Saturday, November 24, 2012

A muddled picture

As the various charts shown below highlight, there has been a complete reversal in direction in many of the major instruments that I follow. The major indices, commodities, and forex pairs I keep track of (but do not trade) as they determine in which direction the bias for my individual stock positions should be.

Trend following systems struggle when the markets are prone to a lack of a clearly defined trend, periods of high volatility or repeated failed breakouts. The markets are currently acting similar to those of this time last year. It should be remembered though that, during January and February 2012, these market conditions totally changed and switched to a stable, trending phase which generated many profitable trends both in the indices as well as individual stocks.

As we have seen, the markets have been strong over the last few sessions, but I would point out that, on a number of these charts, there is still a pattern of lower highs and lower lows in place. Time will tell if this stays intact, or new highs are made in the run up to the end of the year.

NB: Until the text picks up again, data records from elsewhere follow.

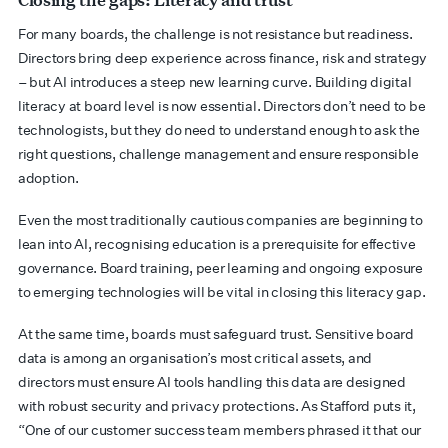
For many boards, the challenge is not resistance but readiness.
Directors bring deep experience across finance, risk and strategy
– but AI introduces a steep new learning curve. Building digital
literacy at board level is now essential. Directors don’t need to be
technologists, but they do need to understand enough to ask the
right questions, challenge management and ensure responsible
adoption.
Even the most traditionally cautious companies are beginning to
lean into AI, recognising education is a prerequisite for effective
governance. Board training, peer learning and ongoing exposure
to emerging technologies will be vital in closing this literacy gap.
At the same time, boards must safeguard trust. Sensitive board
data is among an organisation’s most critical assets, and
directors must ensure AI tools handling this data are designed
with robust security and privacy protections. As Stafford puts it,
“One of our customer success team members phrased it that our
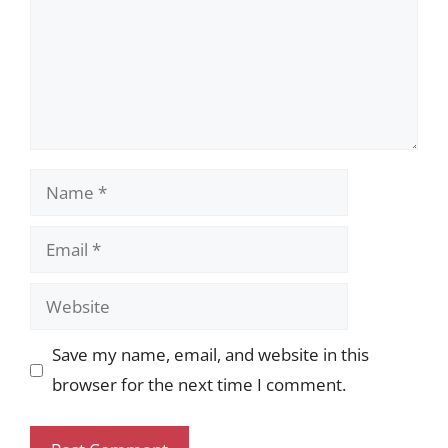
Name
Email
Website
Save my name, email, and website in this
browser for the next time I comment.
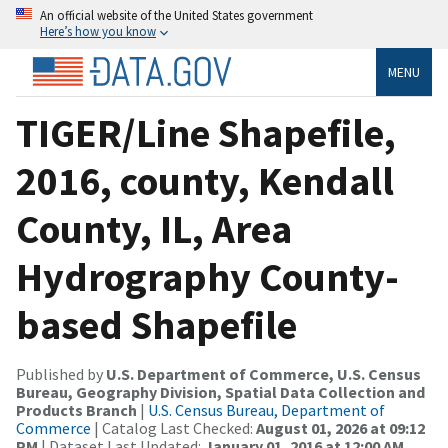
An official website of the United States government
Here’s how you know
MENU
TIGER/Line Shapefile,
2016, county, Kendall
County, IL, Area
Hydrography County-
based Shapefile
Published by
U.S. Department of Commerce, U.S. Census
Bureau, Geography Division, Spatial Data Collection and
Products Branch
|
U.S. Census Bureau, Department of
Commerce
| Catalog Last Checked:
August 01, 2026 at 09:12
PM
| Dataset Last Updated:
January 01, 2016 at 12:00 AM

Some people will be sitting on nice chunky profits after going long late last Friday - trend followers en masse would not be in such a position, as we never try to pick tops or bottoms - we go long on strength and go short on weakness. We are therefore among those who were/are on the other side of the trades which have made profits in the last week.

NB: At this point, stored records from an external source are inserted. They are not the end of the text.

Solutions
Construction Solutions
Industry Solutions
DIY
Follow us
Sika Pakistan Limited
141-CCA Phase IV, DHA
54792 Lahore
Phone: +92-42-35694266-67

By the same token, when the market is in a strong trending phase, then the trend followers will be the ones making the profits, and those traders trying to pick the tops or bottoms in the markets will be the ones making the losses.

One thing is for sure though, following periods of non-trending markets, profitable trends will emerge and it is a trend followers' job to capitalise in those periods.

The overall objective therefore (regardless of your trading style or methodology) is to try and minimise your losses during the difficult periods, and maximise your profits during the favourable periods. When an entry signal is given, there is no easy way to identify whether the trade will work or not. Hence, that is why you do not pile 'all in', but utilise only a small percantage of your total equity on that position.